Reputation: 15039
I have a SQL Server
Database table with about 100K records of invoices (date, provider, type and amount).
This is sample data:
I want to group my data into 4 segments depending on the amount.
Where X1, X2 and X3 are amounts, but these amounts should be calculated statistically based on normal distribution so they make sense.
So I guess I have to get my AVG(amount) and my STDEV(amount) in order to know what my X1, X2 and X3 values should be acceptable.

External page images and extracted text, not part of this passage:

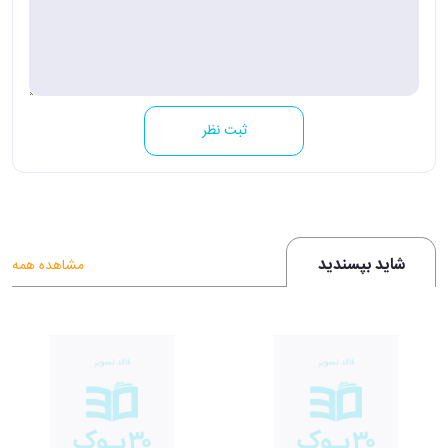
ثبت نظر
شاید بپسندید
مشاهده همه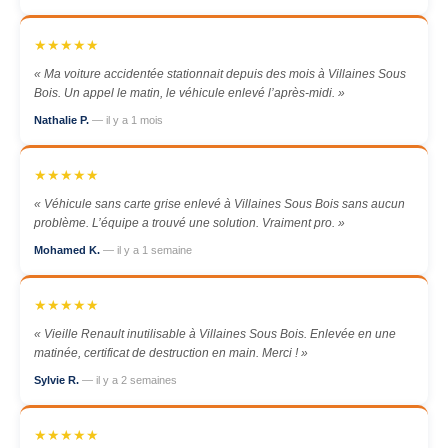
★★★★★
« Ma voiture accidentée stationnait depuis des mois à Villaines Sous
Bois. Un appel le matin, le véhicule enlevé l’après-midi. »
Nathalie P.
— il y a 1 mois
★★★★★
« Véhicule sans carte grise enlevé à Villaines Sous Bois sans aucun
problème. L’équipe a trouvé une solution. Vraiment pro. »
Mohamed K.
— il y a 1 semaine
★★★★★
« Vieille Renault inutilisable à Villaines Sous Bois. Enlevée en une
matinée, certificat de destruction en main. Merci ! »
Sylvie R.
— il y a 2 semaines
★★★★★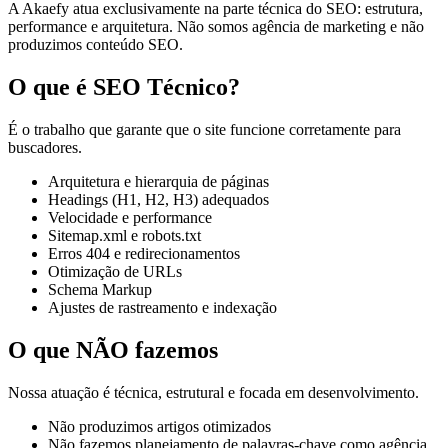
A Akaefy atua exclusivamente na parte técnica do SEO: estrutura,
performance e arquitetura. Não somos agência de marketing e não
produzimos conteúdo SEO.
O que é SEO Técnico?
É o trabalho que garante que o site funcione corretamente para
buscadores.
Arquitetura e hierarquia de páginas
Headings (H1, H2, H3) adequados
Velocidade e performance
Sitemap.xml e robots.txt
Erros 404 e redirecionamentos
Otimização de URLs
Schema Markup
Ajustes de rastreamento e indexação
O que NÃO fazemos
Nossa atuação é técnica, estrutural e focada em desenvolvimento.
Não produzimos artigos otimizados
Não fazemos planejamento de palavras-chave como agência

Any clue on how to do this so the values makes sense for a report so I can generate a chart like this:
Upvotes: 1
Views: 1812
Reputation: 521914
SELECT CASE WHEN Amount < (SELECT AVG(Amount) FROM yourTable) -
(SELECT STDEVP(Amount) FROM yourTable)
THEN 'Group 1'
WHEN Amount < (SELECT AVG(Amount) FROM yourTable) THEN 'Group 2'
WHEN Amount < (SELECT AVG(Amount) FROM yourTable) +
(SELECT STDEVP(Amount) FROM yourTable)
THEN 'Group 3'
ELSE 'Group 4'
END
FROM yourTable
Explanation:
I assume that your boundaries correspond to the following:
X1 - One standard deviation below the mean Amount
X2 - The mean value of the Amount
X3 - One standard deviation about the mean Amount
Hence I assume that your X markers define the quartiles of the Amount distribution. Subqueries can be used for both the mean and standard deviation, and the AVG
and STDEVP
functions can be used for this.
Upvotes: 1